The required answer is each line in the entries below where "Already" occurs.

[Page segmentation data]
::::::::::
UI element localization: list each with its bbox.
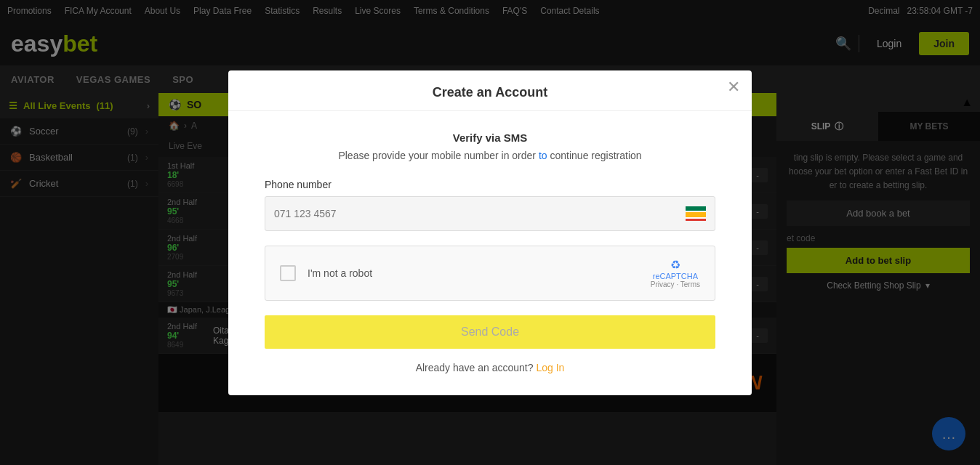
send-code-button[interactable]: Send Code bbox=[265, 315, 715, 349]
sa-flag-icon bbox=[686, 206, 706, 221]
terms-link[interactable]: Terms bbox=[680, 280, 700, 288]
modal-close-button[interactable]: ✕ bbox=[727, 79, 740, 95]
already-account: Already have an account? Log In bbox=[265, 362, 715, 373]
phone-input-wrap bbox=[265, 196, 715, 231]
captcha-links: Privacy · Terms bbox=[651, 280, 700, 288]
captcha-checkbox[interactable] bbox=[280, 265, 296, 281]
modal-subtitle: Verify via SMS bbox=[265, 132, 715, 144]
phone-field-label: Phone number bbox=[265, 179, 715, 190]
recaptcha-icon: ♻ bbox=[651, 258, 700, 272]
modal: Create an Account ✕ Verify via SMS Pleas… bbox=[228, 70, 752, 395]
already-account-text: Already have an account? bbox=[416, 362, 534, 373]
highlight-word: to bbox=[539, 150, 547, 161]
modal-overlay[interactable]: Create an Account ✕ Verify via SMS Pleas… bbox=[0, 0, 980, 465]
phone-input[interactable] bbox=[274, 208, 686, 219]
modal-title: Create an Account bbox=[228, 70, 752, 111]
login-link[interactable]: Log In bbox=[536, 362, 564, 373]
privacy-link[interactable]: Privacy bbox=[651, 280, 675, 288]
captcha-label: I'm not a robot bbox=[308, 267, 639, 279]
captcha-branding: ♻ reCAPTCHA Privacy · Terms bbox=[651, 258, 700, 288]
recaptcha-brand: reCAPTCHA bbox=[651, 272, 700, 280]
captcha-box: I'm not a robot ♻ reCAPTCHA Privacy · Te… bbox=[265, 246, 715, 301]
modal-description: Please provide your mobile number in ord… bbox=[265, 150, 715, 161]
modal-body: Verify via SMS Please provide your mobil… bbox=[228, 111, 752, 395]
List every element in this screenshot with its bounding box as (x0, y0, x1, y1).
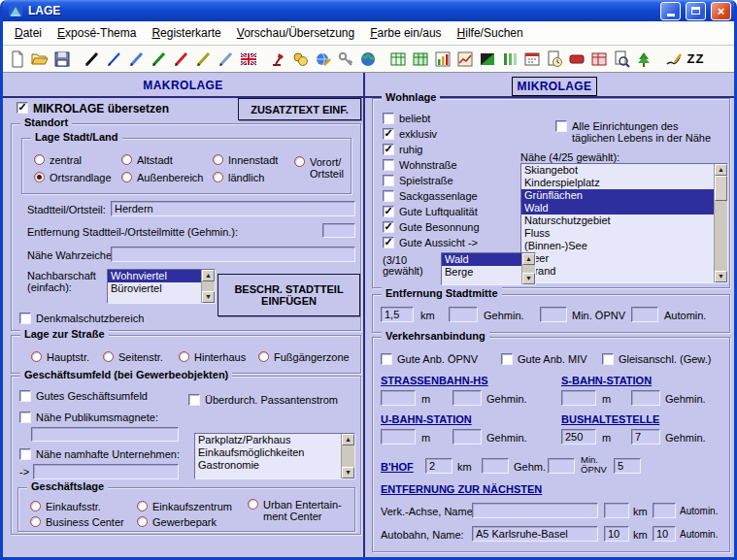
globe-edit-icon[interactable] (312, 48, 334, 71)
menu-expose-thema[interactable]: Exposé-Thema (50, 23, 144, 43)
list-item[interactable]: Strand (521, 265, 714, 278)
list-item[interactable]: Grünflächen (521, 189, 714, 202)
verkehrsachse-automin-input[interactable] (653, 503, 676, 518)
clock-page-icon[interactable] (543, 48, 565, 71)
stadtteil-input[interactable] (111, 201, 355, 216)
namhafte-unternehmen-input[interactable] (33, 464, 179, 479)
scroll-thumb[interactable] (715, 176, 727, 201)
scroll-track[interactable] (715, 201, 727, 271)
radio-vorort-ortsteil[interactable]: Vorort/Ortsteil (294, 156, 344, 180)
minimize-button[interactable] (660, 2, 681, 20)
verkehrsachse-km-input[interactable] (604, 503, 629, 518)
stadtmitte-oepnv-input[interactable] (540, 307, 567, 322)
checkbox-gute-luftqualitaet[interactable]: ✓Gute Luftqualität (383, 206, 478, 217)
scroll-down-button[interactable]: ▼ (522, 273, 535, 284)
scroll-down-button[interactable]: ▼ (202, 291, 215, 303)
globe-icon[interactable] (356, 48, 379, 71)
title-bar[interactable]: LAGE × (3, 0, 734, 21)
scroll-up-button[interactable]: ▲ (715, 164, 727, 176)
tab-mikrolage[interactable]: MIKROLAGE (512, 77, 597, 96)
pen-green-icon[interactable] (148, 48, 170, 71)
menu-datei[interactable]: Datei (7, 23, 50, 43)
radio-einkaufsstr[interactable]: Einkaufsstr. (30, 501, 101, 512)
bhof-gehmin-input[interactable] (482, 458, 509, 474)
search-document-icon[interactable] (610, 48, 632, 71)
bhof-oepnv-min-input[interactable] (614, 458, 641, 474)
stadtmitte-km-input[interactable] (381, 307, 414, 322)
list-item[interactable]: Berge (442, 266, 521, 279)
radio-laendlich[interactable]: ländlich (213, 172, 264, 183)
sbahn-gehmin-input[interactable] (631, 390, 660, 406)
list-item[interactable]: Skiangebot (521, 164, 714, 177)
pencil-blue-icon[interactable] (103, 48, 125, 71)
open-folder-icon[interactable] (28, 48, 50, 71)
beschr-stadtteil-button[interactable]: BESCHR. STADTTEIL EINFÜGEN (218, 274, 360, 316)
bhof-min-input[interactable] (548, 458, 575, 474)
publikumsmagnete-input[interactable] (31, 427, 179, 442)
stadtmitte-gehmin-input[interactable] (449, 307, 478, 322)
tree-icon[interactable] (632, 48, 654, 71)
menu-registerkarte[interactable]: Registerkarte (144, 23, 228, 43)
radio-urban-entertainment[interactable]: Urban Entertain-ment Center (248, 499, 342, 522)
checkbox-gutes-geschaeftsumfeld[interactable]: Gutes Geschäftsumfeld (19, 390, 148, 402)
list-item[interactable]: Meer (521, 252, 714, 265)
nachbarschaft-listbox[interactable]: Wohnviertel Büroviertel ▲▼ (107, 269, 216, 304)
radio-aussenbereich[interactable]: Außenbereich (121, 172, 204, 183)
calendar-icon[interactable] (520, 48, 543, 71)
close-button[interactable]: × (711, 2, 731, 20)
checkbox-mikrolage-uebersetzen[interactable]: ✓ MIKROLAGE übersetzen (17, 102, 169, 115)
radio-business-center[interactable]: Business Center (30, 516, 124, 528)
verkehrsachse-name-input[interactable] (472, 503, 598, 518)
red-table-icon[interactable] (587, 48, 610, 71)
pen-olive-icon[interactable] (192, 48, 215, 71)
list-item[interactable]: Büroviertel (108, 282, 201, 295)
line-chart-icon[interactable] (453, 48, 476, 71)
checkbox-spielstrasse[interactable]: Spielstraße (383, 175, 453, 186)
save-icon[interactable] (50, 48, 73, 71)
list-item[interactable]: Parkplatz/Parkhaus (195, 434, 341, 446)
table-green-icon[interactable] (386, 48, 409, 71)
autobahn-automin-input[interactable] (653, 526, 676, 542)
zz-icon[interactable]: ZZ (685, 48, 707, 71)
list-item[interactable]: Naturschutzgebiet (521, 214, 714, 227)
naehe-listbox[interactable]: Skiangebot Kinderspielplatz Grünflächen … (520, 163, 728, 283)
aussicht-listbox[interactable]: Wald Berge ▲▼ (441, 252, 536, 285)
bhof-km-input[interactable] (425, 458, 452, 474)
scroll-down-button[interactable]: ▼ (715, 271, 727, 282)
checkbox-exklusiv[interactable]: ✓exklusiv (383, 128, 437, 140)
signature-icon[interactable] (662, 48, 685, 71)
checkbox-wohnstrasse[interactable]: Wohnstraße (383, 159, 457, 171)
checkbox-ruhig[interactable]: ✓ruhig (383, 144, 422, 155)
strassenbahn-m-input[interactable] (381, 390, 416, 406)
list-item[interactable]: Einkaufsmöglichkeiten (195, 446, 341, 459)
radio-seitenstr[interactable]: Seitenstr. (103, 351, 163, 363)
ubahn-m-input[interactable] (381, 429, 416, 445)
pen-red-icon[interactable] (170, 48, 192, 71)
checkbox-gute-anb-oepnv[interactable]: Gute Anb. ÖPNV (381, 353, 478, 365)
scrollbar[interactable]: ▲▼ (521, 253, 535, 284)
columns-icon[interactable] (498, 48, 520, 71)
umfeld-listbox[interactable]: Parkplatz/Parkhaus Einkaufsmöglichkeiten… (194, 433, 355, 479)
red-button-icon[interactable] (565, 48, 587, 71)
radio-einkaufszentrum[interactable]: Einkaufszentrum (137, 501, 232, 512)
checkbox-beliebt[interactable]: beliebt (383, 113, 430, 124)
pen-black-icon[interactable] (81, 48, 103, 71)
radio-altstadt[interactable]: Altstadt (121, 154, 173, 166)
bus-m-input[interactable] (561, 429, 596, 445)
pen-blue-icon[interactable] (125, 48, 148, 71)
pen-steel-icon[interactable] (215, 48, 237, 71)
uk-flag-icon[interactable] (237, 48, 259, 71)
tab-makrolage[interactable]: MAKROLAGE (3, 79, 363, 92)
autobahn-km-input[interactable] (604, 526, 629, 542)
radio-ortsrandlage[interactable]: Ortsrandlage (34, 172, 112, 183)
table-green2-icon[interactable] (409, 48, 431, 71)
bar-chart-icon[interactable] (431, 48, 453, 71)
list-item[interactable]: Wald (442, 253, 521, 266)
list-item[interactable]: Gastronomie (195, 459, 341, 472)
scroll-track[interactable] (342, 445, 354, 467)
menu-hilfe-suchen[interactable]: Hilfe/Suchen (450, 23, 531, 43)
autobahn-name-input[interactable] (472, 526, 598, 542)
radio-hauptstr[interactable]: Hauptstr. (31, 351, 89, 363)
checkbox-alle-einrichtungen[interactable]: Alle Einrichtungen des täglichen Lebens … (555, 120, 722, 144)
list-item[interactable]: Wald (521, 202, 714, 214)
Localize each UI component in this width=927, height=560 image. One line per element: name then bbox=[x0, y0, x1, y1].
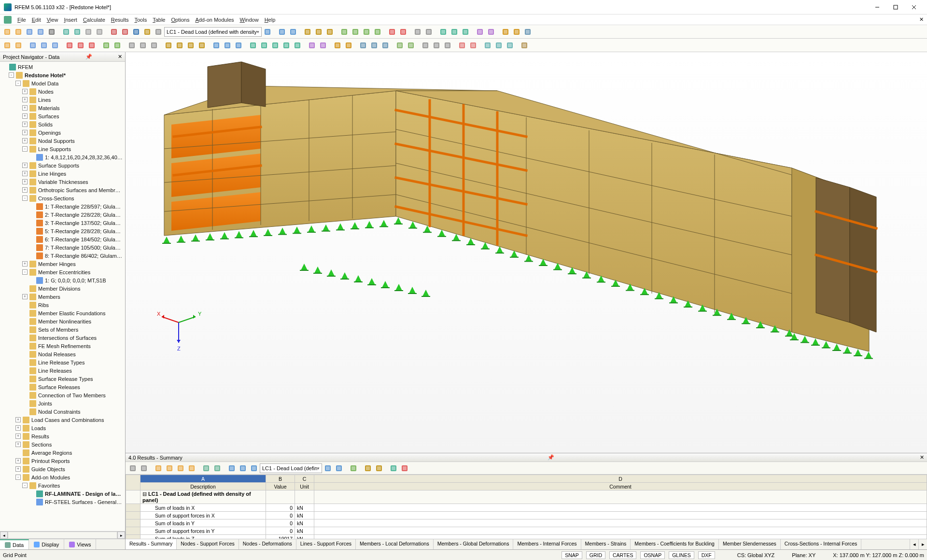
toolbar-button[interactable] bbox=[28, 40, 38, 51]
toolbar-button[interactable] bbox=[307, 40, 317, 51]
expand-icon[interactable]: + bbox=[22, 171, 28, 176]
toolbar-button[interactable] bbox=[420, 40, 431, 51]
tree-node[interactable]: Member Elastic Foundations bbox=[0, 309, 125, 317]
results-tab[interactable]: Members - Internal Forces bbox=[513, 539, 581, 549]
tree-node[interactable]: +Guide Objects bbox=[0, 465, 125, 473]
expand-icon[interactable]: + bbox=[22, 130, 28, 135]
grid-toggle[interactable]: GRID bbox=[586, 551, 605, 559]
toolbar-button[interactable] bbox=[13, 40, 24, 51]
toolbar-button[interactable] bbox=[259, 40, 269, 51]
toolbar-button[interactable] bbox=[323, 463, 333, 474]
toolbar-button[interactable] bbox=[277, 27, 287, 37]
results-category[interactable]: LC1 - Dead Load (defined with density of… bbox=[142, 491, 251, 503]
toolbar-button[interactable] bbox=[522, 27, 533, 37]
tree-node[interactable]: 1: 4,8,12,16,20,24,28,32,36,40,44,47,50,… bbox=[0, 153, 125, 161]
tree-node[interactable]: Nodal Releases bbox=[0, 350, 125, 358]
toolbar-button[interactable] bbox=[83, 27, 94, 37]
toolbar-button[interactable] bbox=[175, 463, 186, 474]
results-tab[interactable]: Nodes - Support Forces bbox=[177, 539, 239, 549]
tree-node[interactable]: Member Nonlinearities bbox=[0, 317, 125, 325]
toolbar-button[interactable] bbox=[398, 27, 408, 37]
toolbar-button[interactable] bbox=[127, 463, 138, 474]
results-pin-icon[interactable]: 📌 bbox=[548, 454, 554, 461]
minimize-button[interactable] bbox=[868, 1, 886, 13]
expand-icon[interactable]: + bbox=[22, 105, 28, 111]
expand-icon[interactable]: + bbox=[22, 89, 28, 94]
toolbar-button[interactable] bbox=[248, 40, 258, 51]
toolbar-button[interactable] bbox=[457, 40, 467, 51]
table-row[interactable]: Sum of support forces in Y0kN bbox=[126, 527, 927, 535]
toolbar-button[interactable] bbox=[131, 27, 141, 37]
tree-node[interactable]: -Favorites bbox=[0, 481, 125, 490]
toolbar-button[interactable] bbox=[233, 40, 244, 51]
tree-model[interactable]: -Redstone Hotel* bbox=[0, 71, 125, 79]
results-tab[interactable]: Members - Local Deformations bbox=[356, 539, 434, 549]
tree-node[interactable]: +Variable Thicknesses bbox=[0, 178, 125, 186]
toolbar-button[interactable] bbox=[35, 27, 46, 37]
tree-node[interactable]: FE Mesh Refinements bbox=[0, 342, 125, 350]
tree-node[interactable]: -Add-on Modules bbox=[0, 473, 125, 481]
toolbar-button[interactable] bbox=[363, 463, 373, 474]
tree-node[interactable]: 3: T-Rectangle 137/502; Glulam Timber GL… bbox=[0, 219, 125, 227]
tabs-scroll-right[interactable]: ▸ bbox=[918, 539, 927, 549]
toolbar-button[interactable] bbox=[139, 463, 149, 474]
results-tab[interactable]: Members - Strains bbox=[581, 539, 631, 549]
toolbar-button[interactable] bbox=[412, 27, 423, 37]
mdi-close-button[interactable]: ✕ bbox=[917, 16, 925, 24]
tree-node[interactable]: +Load Cases and Combinations bbox=[0, 416, 125, 424]
navigator-tab-data[interactable]: Data bbox=[0, 539, 29, 549]
toolbar-button[interactable] bbox=[302, 27, 313, 37]
results-tab[interactable]: Nodes - Deformations bbox=[239, 539, 296, 549]
toolbar-button[interactable] bbox=[324, 27, 335, 37]
toolbar-button[interactable] bbox=[380, 40, 391, 51]
toolbar-button[interactable] bbox=[505, 40, 515, 51]
toolbar-button[interactable] bbox=[423, 27, 434, 37]
tree-node[interactable]: +Openings bbox=[0, 128, 125, 137]
toolbar-button[interactable] bbox=[350, 27, 361, 37]
toolbar-button[interactable] bbox=[13, 27, 24, 37]
tree-node[interactable]: +Materials bbox=[0, 104, 125, 112]
toolbar-button[interactable] bbox=[343, 40, 354, 51]
tree-node[interactable]: Nodal Constraints bbox=[0, 407, 125, 416]
toolbar-button[interactable] bbox=[39, 40, 49, 51]
toolbar-button[interactable] bbox=[50, 40, 60, 51]
toolbar-button[interactable] bbox=[149, 40, 159, 51]
snap-toggle[interactable]: SNAP bbox=[562, 551, 582, 559]
toolbar-button[interactable] bbox=[281, 40, 292, 51]
menu-tools[interactable]: Tools bbox=[131, 16, 150, 24]
tree-node[interactable]: Surface Releases bbox=[0, 383, 125, 391]
collapse-icon[interactable]: - bbox=[22, 146, 28, 152]
tree-node[interactable]: 6: T-Rectangle 184/502; Glulam Timber GL… bbox=[0, 235, 125, 243]
toolbar-button[interactable] bbox=[64, 40, 75, 51]
toolbar-button[interactable] bbox=[186, 463, 197, 474]
toolbar-button[interactable] bbox=[197, 40, 207, 51]
toolbar-button[interactable] bbox=[372, 27, 383, 37]
navigator-close-icon[interactable]: ✕ bbox=[118, 54, 122, 60]
tree-rflaminate[interactable]: RF-LAMINATE - Design of laminate surfac bbox=[0, 490, 125, 498]
tree-node[interactable]: 1: T-Rectangle 228/597; Glulam Timber GL… bbox=[0, 202, 125, 210]
tree-node[interactable]: 7: T-Rectangle 105/500; Glulam Timber GL… bbox=[0, 243, 125, 252]
tree-node[interactable]: Line Releases bbox=[0, 366, 125, 375]
toolbar-button[interactable] bbox=[185, 40, 196, 51]
tree-node[interactable]: +Sections bbox=[0, 440, 125, 448]
tree-node[interactable]: Surface Release Types bbox=[0, 375, 125, 383]
toolbar-button[interactable] bbox=[109, 27, 119, 37]
tree-root[interactable]: RFEM bbox=[0, 63, 125, 71]
toolbar-button[interactable] bbox=[361, 27, 372, 37]
results-loadcase-dropdown[interactable]: LC1 - Dead Load (defin▾ bbox=[260, 463, 322, 473]
collapse-icon[interactable]: - bbox=[15, 81, 21, 86]
expand-icon[interactable]: + bbox=[22, 122, 28, 127]
toolbar-button[interactable] bbox=[153, 463, 164, 474]
menu-insert[interactable]: Insert bbox=[61, 16, 80, 24]
collapse-icon[interactable]: - bbox=[9, 72, 14, 78]
toolbar-button[interactable] bbox=[61, 27, 71, 37]
menu-add-on-modules[interactable]: Add-on Modules bbox=[192, 16, 237, 24]
tree-node[interactable]: Average Regions bbox=[0, 448, 125, 457]
toolbar-button[interactable] bbox=[164, 463, 175, 474]
toolbar-button[interactable] bbox=[211, 40, 222, 51]
toolbar-button[interactable] bbox=[519, 40, 530, 51]
toolbar-button[interactable] bbox=[438, 27, 449, 37]
menu-edit[interactable]: Edit bbox=[29, 16, 44, 24]
toolbar-button[interactable] bbox=[75, 40, 86, 51]
results-tab[interactable]: Cross-Sections - Internal Forces bbox=[781, 539, 862, 549]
::::::::::
THE COMPLETED TASK →
already-account: Already have an account? Log In bbox=[265, 362, 715, 373]
already-account-text: Already have an account? bbox=[416, 362, 534, 373]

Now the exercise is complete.